Another “good” vs. “bad” or “soft” vs. “hard” dichotomy mined with abandon by Rousteing saw the codes of an uptown bourgeois Parisienne—with her fragranced wardrobe stuffed with hand-me-down couture bouclé and evening dresses in dramatically ruffled ’80s shapes—smashed against a punky, rock-y, leave-your-clothes-on-the-floor, highly anarchic (albeit highly solvent) sensibility articulated in those bikers as well as apparently picked-apart bouclé on denim outerwear, chainlink Alice bands, and long, embellished, frayed fishnet dresses in mohair (some of which snagged challengingly on the chain-link heels of Rousteing’s spiked boots). Yet another dichotomy was encapsulated in a recurring silhouette that was a sort of born-to-be-bad baguette: fitted—but full and frilled—at the chest and hip; the filling was a cinched and corseted section at the abdomen.

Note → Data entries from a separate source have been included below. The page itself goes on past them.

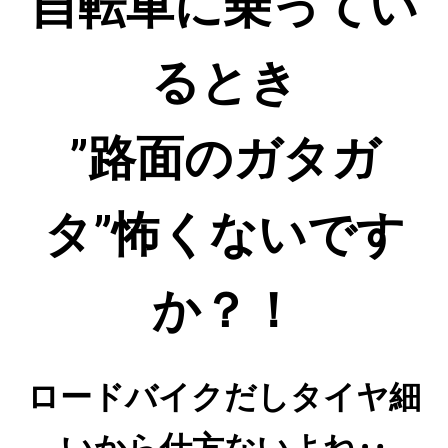
自転車に乗ってい
るとき
”路面のガタガ
タ”怖くないです
か？！
ロードバイクだしタイヤ細
いから仕方ないよね‥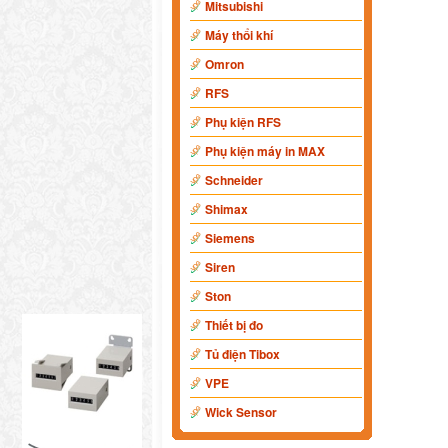
Mitsubishi
Máy thổi khí
Omron
RFS
Phụ kiện RFS
Phụ kiện máy in MAX
Schneider
Shimax
Siemens
Siren
Ston
Thiết bị đo
Tủ điện Tibox
VPE
Wick Sensor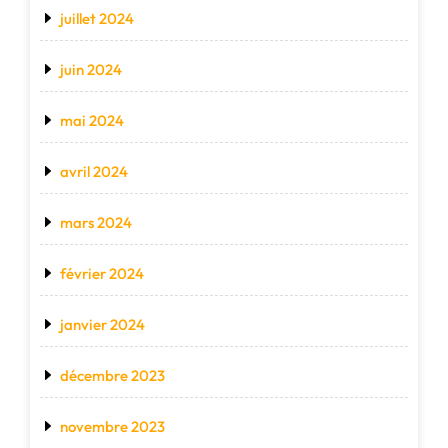
juillet 2024
juin 2024
mai 2024
avril 2024
mars 2024
février 2024
janvier 2024
décembre 2023
novembre 2023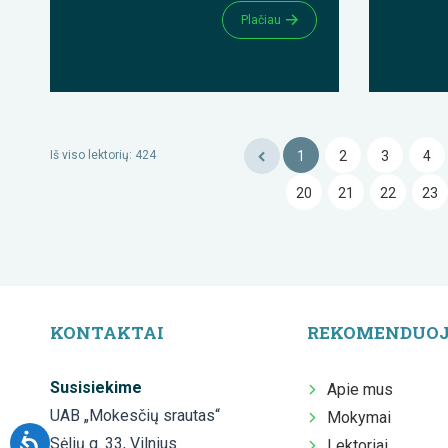
Plačiau
Iš viso
lektorių
:
424
1
2
3
4
20
21
22
23
KONTAKTAI
REKOMENDUO
Susisiekime
Apie mus
UAB „Mokesčių srautas“
Mokymai
Sėlių g. 33, Vilnius
Lektoriai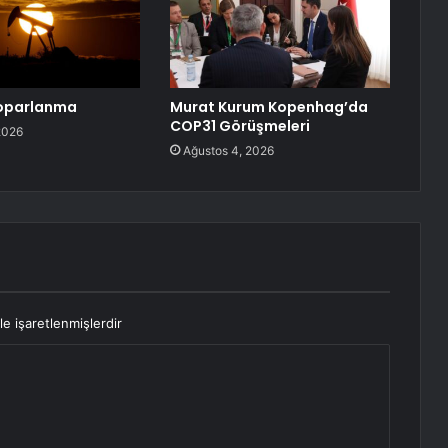
toparlanma
Murat Kurum Kopenhag’da
COP31 Görüşmeleri
2026
Ağustos 4, 2026
le işaretlenmişlerdir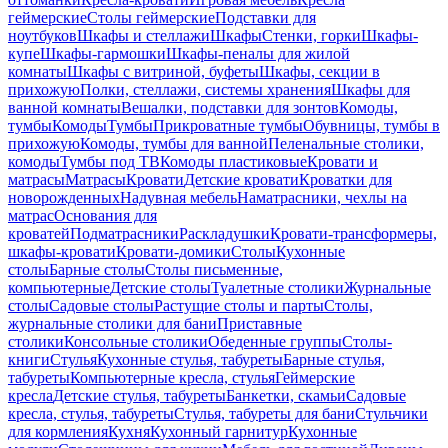
геймерские
Столы геймерские
Подставки для
ноутбуков
Шкафы и стеллажи
Шкафы
Стенки, горки
Шкафы-
купе
Шкафы-гармошки
Шкафы-пеналы для жилой
комнаты
Шкафы с витриной, буфеты
Шкафы, секции в
прихожую
Полки, стеллажи, системы хранения
Шкафы для
ванной комнаты
Вешалки, подставки для зонтов
Комоды,
тумбы
Комоды
Тумбы
Прикроватные тумбы
Обувницы, тумбы в
прихожую
Комоды, тумбы для ванной
Пеленальные столики,
комоды
Тумбы под ТВ
Комоды пластиковые
Кровати и
матрасы
Матрасы
Кровати
Детские кровати
Кроватки для
новорожденных
Надувная мебель
Наматрасники, чехлы на
матрас
Основания для
кроватей
Подматрасники
Раскладушки
Кровати-трансформеры,
шкафы-кровати
Кровати-домики
Столы
Кухонные
столы
Барные столы
Столы письменные,
компьютерные
Детские столы
Туалетные столики
Журнальные
столы
Садовые столы
Растущие столы и парты
Столы,
журнальные столики для бани
Приставные
столики
Консольные столики
Обеденные группы
Столы-
книги
Стулья
Кухонные стулья, табуреты
Барные стулья,
табуреты
Компьютерные кресла, стулья
Геймерские
кресла
Детские стулья, табуреты
Банкетки, скамьи
Садовые
кресла, стулья, табуреты
Стулья, табуреты для бани
Стульчики
для кормления
Кухня
Кухонный гарнитур
Кухонные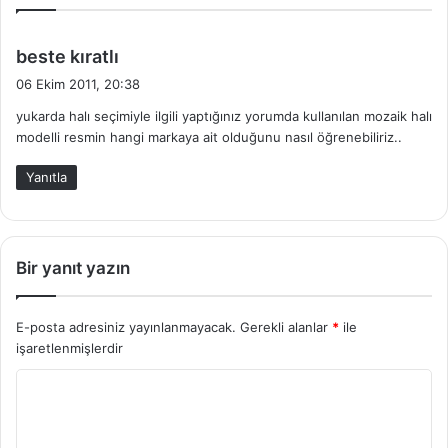
d
beste kıratlı
e
06 Ekim 2011, 20:38
d
yukarda halı seçimiyle ilgili yaptığınız yorumda kullanılan mozaik halı
i
modelli resmin hangi markaya ait olduğunu nasıl öğrenebiliriz..
k
i
Yanıtla
:
Bir yanıt yazın
E-posta adresiniz yayınlanmayacak.
Gerekli alanlar
*
ile
işaretlenmişlerdir
Y
o
r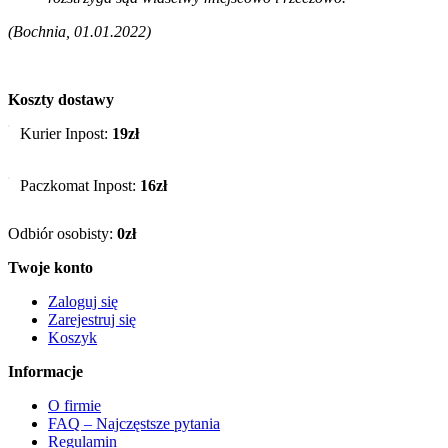
(Bochnia, 01.01.2022)
Koszty dostawy
Kurier Inpost:
19zł
Paczkomat Inpost:
16zł
Odbiór osobisty:
0zł
Twoje konto
Zaloguj się
Zarejestruj się
Koszyk
Informacje
O firmie
FAQ – Najczęstsze pytania
Regulamin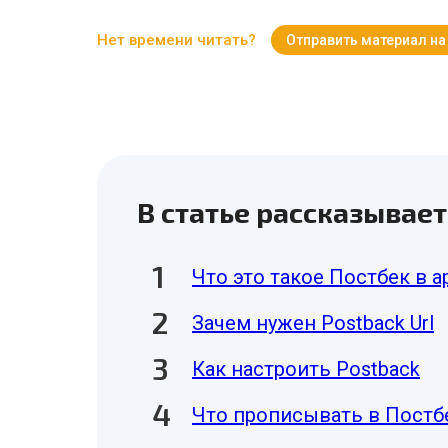
Нет времени читать?
Отправить материал на
В статье рассказывает
Что это такое Постбек в 
Зачем нужен Postback Url
Как настроить Postback
Что прописывать в Постб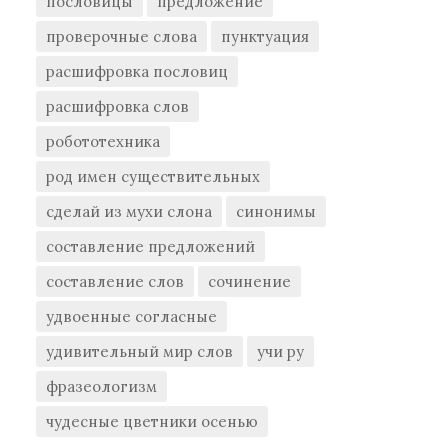
пословицы
предложение
проверочные слова
пунктуация
расшифровка пословиц
расшифровка слов
робототехника
род имен существительных
сделай из мухи слона
синонимы
составление предложений
составление слов
сочинение
удвоенные согласные
удивительный мир слов
учи ру
фразеологизм
чудесные цветники осенью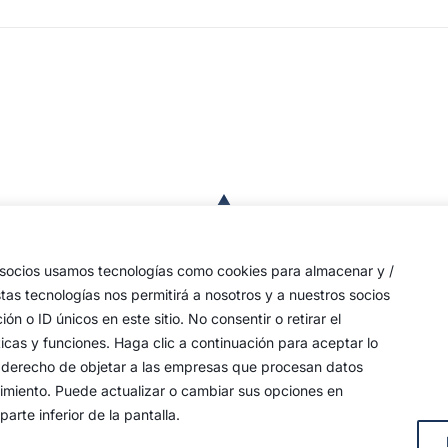
a
de
 las
s socios usamos tecnologías como cookies para almacenar y /
a,
stas tecnologías nos permitirá a nosotros y a nuestros socios
o ID únicos en este sitio. No consentir o retirar el
an
icas y funciones. Haga clic a continuación para aceptar lo
y
 su derecho de objetar a las empresas que procesan datos
timiento. Puede actualizar o cambiar sus opciones en
arte inferior de la pantalla.
s, 4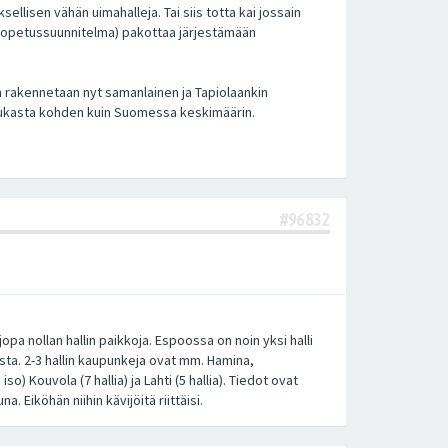
llisen vähän uimahalleja. Tai siis totta kai jossain
iis opetussuunnitelma) pakottaa järjestämään
än rakennetaan nyt samanlainen ja Tapiolaankin
asukasta kohden kuin Suomessa keskimäärin.
#96832
jopa nollan hallin paikkoja. Espoossa on noin yksi halli
ta. 2-3 hallin kaupunkeja ovat mm. Hamina,
) Kouvola (7 hallia) ja Lahti (5 hallia). Tiedot ovat
 Eiköhän niihin kävijöitä riittäisi.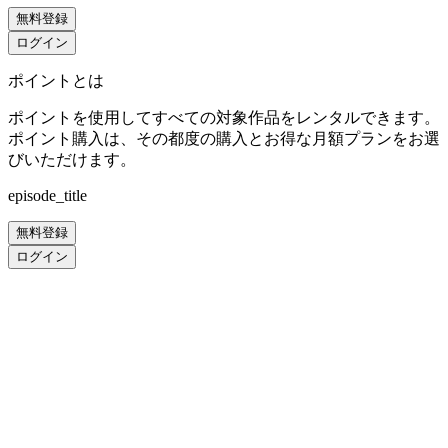
無料登録
ログイン
ポイントとは
ポイントを使用してすべての対象作品をレンタルできます。
ポイント購入は、その都度の購入とお得な月額プランをお選
びいただけます。
episode_title
無料登録
ログイン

This recipe was adapted into variations that included black ruffled organza (plus cape) surrounding PVC-sheathed denim; white ruffled organza (accented with black PVC thigh highs and opera gloves) surrounding a transparent PVC; and a shoulder piece of layered black PVC petals above a black ruffled PVC skirt bisected by more transparent PVC.
Side stories include menswear codes colonized by the ostentatiously feminine (at least according to traditional categorizations) and a soundtrack that segued from “Sweet Dreams (Are Made of This)” by the Eurythmics, to “Forever Young” and “Big in Japan” by Alphaville, to “It’s a Sin” by the Pet Shop Boys, and finally back to “Here Comes the Rain Again” by the Eurythmics. Fierce vs. flou, sharp vs. soft, and rebel vs. princess, this was both a Balmain-expressed cartography of the extreme outer reaches of the feminine archetype and an invitation for its wearers to exploit the codes it exposed without ever being defined by them.